**How to complete this task**
Every line below between the one holding "is registered in Canada and is" and the one holding "2967 Dundas St.", inclusive, should be copied exactly, and no other line.

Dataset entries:
+--

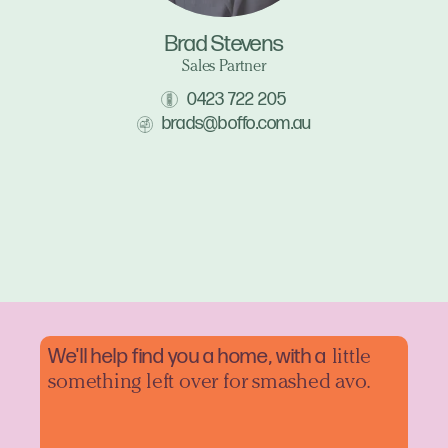
Brad Stevens
Sales Partner
0423 722 205
brads@boffo.com.au
We'll help find you a home, with a
little
something left over for smashed avo.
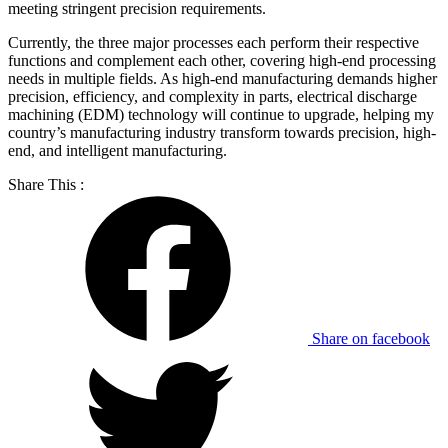
meeting stringent precision requirements.
Currently, the three major processes each perform their respective
functions and complement each other, covering high-end processing
needs in multiple fields. As high-end manufacturing demands higher
precision, efficiency, and complexity in parts, electrical discharge
machining (EDM) technology will continue to upgrade, helping my
country’s manufacturing industry transform towards precision, high-
end, and intelligent manufacturing.
Share This :
Share on facebook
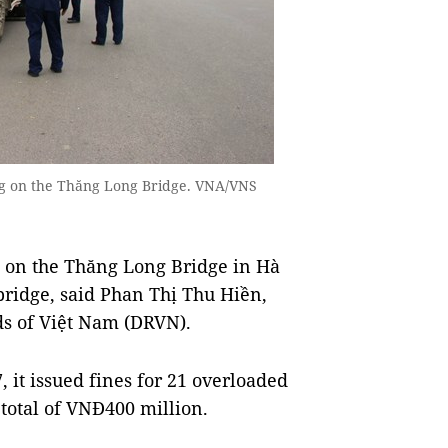
ling on the Thăng Long Bridge. VNA/VNS
s on the Thăng Long Bridge in Hà
 bridge, said Phan Thị Thu Hiền,
ads of Việt Nam (DRVN).
 it issued fines for 21 overloaded
total of VNĐ400 million.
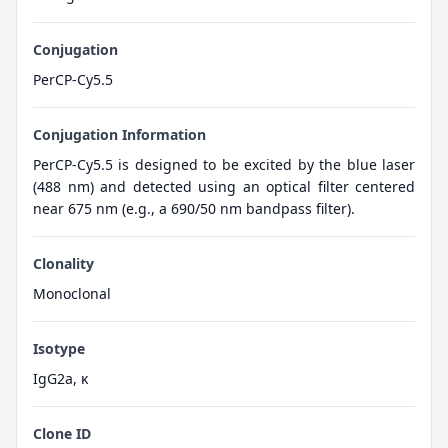
Conjugation
PerCP-Cy5.5
Conjugation Information
PerCP-Cy5.5 is designed to be excited by the blue laser
(488 nm) and detected using an optical filter centered
near 675 nm (e.g., a 690/50 nm bandpass filter).
Clonality
Monoclonal
Isotype
IgG2a, κ
Clone ID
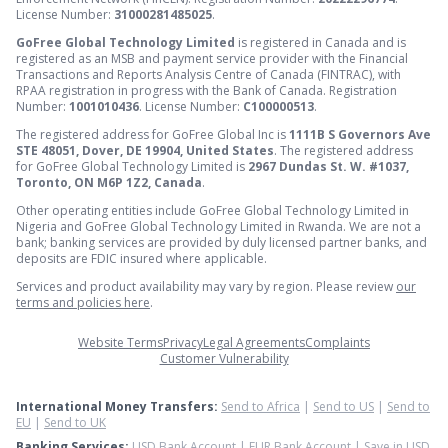
License Number:
31000281485025
.
GoFree Global Technology Limited
is registered in Canada and is
registered as an MSB and payment service provider with the Financial
Transactions and Reports Analysis Centre of Canada (FINTRAC), with
RPAA registration in progress with the Bank of Canada. Registration
Number:
1001010436
. License Number:
C100000513
.
The registered address for GoFree Global Inc is
1111B S Governors Ave
STE 48051, Dover, DE 19904, United States
. The registered address
for GoFree Global Technology Limited is
2967 Dundas St. W. #1037,
Toronto, ON M6P 1Z2, Canada
.
Other operating entities include GoFree Global Technology Limited in
Nigeria and GoFree Global Technology Limited in Rwanda. We are not a
bank; banking services are provided by duly licensed partner banks, and
deposits are FDIC insured where applicable.
Services and product availability may vary by region. Please review
our
terms and policies here
.
Website Terms
Privacy
Legal Agreements
Complaints
Customer Vulnerability
International Money Transfers:
Send to Africa
|
Send to US
|
Send to
EU
|
Send to UK
Banking Services:
USD Bank Account
|
EUR Bank Account
|
Save in USD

+--

**Output of the task**
is registered in Canada and is
registered as an MSB and payment service provider with the Financial
Transactions and Reports Analysis Centre of Canada (FINTRAC), with
RPAA registration in progress with the Bank of Canada. Registration
Number:
1001010436
. License Number:
C100000513
.
The registered address for GoFree Global Inc is
1111B S Governors Ave
STE 48051, Dover, DE 19904, United States
. The registered address
for GoFree Global Technology Limited is
2967 Dundas St. W. #1037,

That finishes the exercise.